Les banques devraient aussi renforcer leurs mécanismes de plainte afin de fournir aux victimes un véritable recours, faire connaître ces systèmes auprès des communautés affectées et adopter des politiques protégeant des représailles ceux qui rapportent des abus ou expriment leur désaccord au sujet d’un projet d’investissement.
Sélection de cas extraits du rapport :
Christian Lokola (pseudonyme), âgé de 30 ans, a travaillé à la plantation de Lokutu pendant trois ans. Chaque jour, six jours par semaine, Lokola vaporise 300 palmiers de pesticides. Il gagne 1,60 USD par jour s’il termine sa tâche pour les 26 jours de travail mensuels. Les manuels de formation que PHC distribue aux travailleurs comme Lokola décrivent les précautions que doivent prendre les ouvriers pour protéger l’environnement, mais ne s’avancent guère pour leur expliquer les risques pour leur santé.
« Ils ne nous ont pas avertis à propos de la faiblesse sexuelle [l’impuissance], car s’ils l’avaient dit, nous aurions protesté », a expliqué Lokola. « Ils nous ont averti que nous devions nous protéger, mais sans nous dire quels étaient les risques... Nous en avons beaucoup, beaucoup parlé avec les médecins [de l’entreprise]. Le médecin [de l’entreprise] à Lokutu nous a dit : ‘Ce n’est pas un bon travail, mais c’est toujours mieux que le chômage.’ »
Dominique Azayo Elenga est le chef coutumier du groupement de Nyanzeke, qui comprend le village de Boloku, où vivent plusieurs centaines d’habitants, à cinq kilomètres de la plantation de Yaligimba. Suite à des pourparlers infructueux avec les représentants de la société, Azayo a formellement déposé plainte en novembre 2018, via le système de réclamations de PHC, affirmant que les déchets non traités de l’entreprise avaient contaminé l’unique source d’eau potable de Boloku.
Lorsque Human Rights Watch s’est entretenue avec lui en février, l’entreprise continuait à rejeter des déchets non traités et n’avait fourni aucune source alternative d’eau potable. Le directeur général de PHC a déclaré à Human Rights Watch en avril qu’il n’était pas au courant que des plaintes en ce sens aient été déposées dans ses plantations.

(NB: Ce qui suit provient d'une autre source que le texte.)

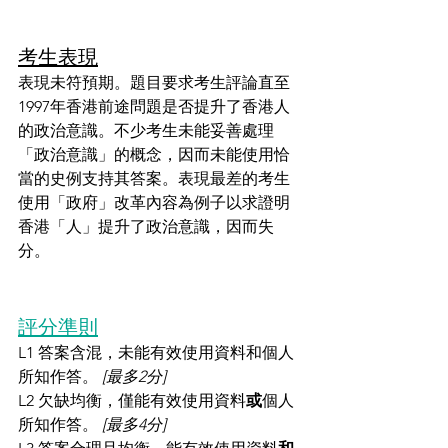
考生表現
表現未符預期。題目要求考生評論直至
1997年香港前途問題是否提升了香港人
的政治意識。不少考生未能妥善處理
「政治意識」的概念，因而未能使用恰
當的史例支持其答案。表現最差的考生
使用「政府」改革內容為例子以求證明
香港「人」提升了政治意識，因而失
分。
評分準則
L1 答案含混，未能有效使用資料和個人
所知作答。 
[最多2分]
L2 欠缺均衡，僅能有效使用資料
或
個人
所知作答。 
[最多4分]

« Ma population [à Boloku] se sert de l’eau souillée par les déchets de l’usine », a témoigné Azayo. « Ils s’en servent. J’en ai parlé à Feronia, mais rien n’a encore été fait à ce sujet. C’était en septembre 2018. »
Gabrielle Musiata (pseudonyme) a travaillé comme cueilleuse de fruits à Boteka pendant plus de six ans. Elle et son mari travaillent tous deux à la plantation pour élever leurs six enfants. Musiata a témoigné qu’elle gagnait entre 12 000 FC (7,30 USD) et 15 000 FC (9,10 USD) par mois et qu’elle travaillait pieds et mains nues, puisque l’entreprise ne fournissait aucun équipement de protection. « Nous sommes beaucoup de femmes », a déclaré Musiata. « Nous n’avons droit à rien. Nous travaillons sans bottes ni gants – à mains nues. Parfois les fruits [que nous devons ramasser] tombent dans la bouse de vache ou les excréments humains. »
Dans un entretien distinct, un ancien gérant qui supervisait plus de 200 travailleurs dans la plantation de Boteka a déclaré que les femmes étaient essentiellement employées comme journalières pour ramasser les fruits dans la plantation et qu’elles étaient payées 30 FC (0.02 USD) par sac de 10 kilos qu’elles pouvaient remplir. Il a estimé qu’elles ne pouvaient guère remplir plus de 15 sacs par jour. Il a déclaré que la paye maximale qu’une femme pouvait espérer atteindre était de 9,10 USD.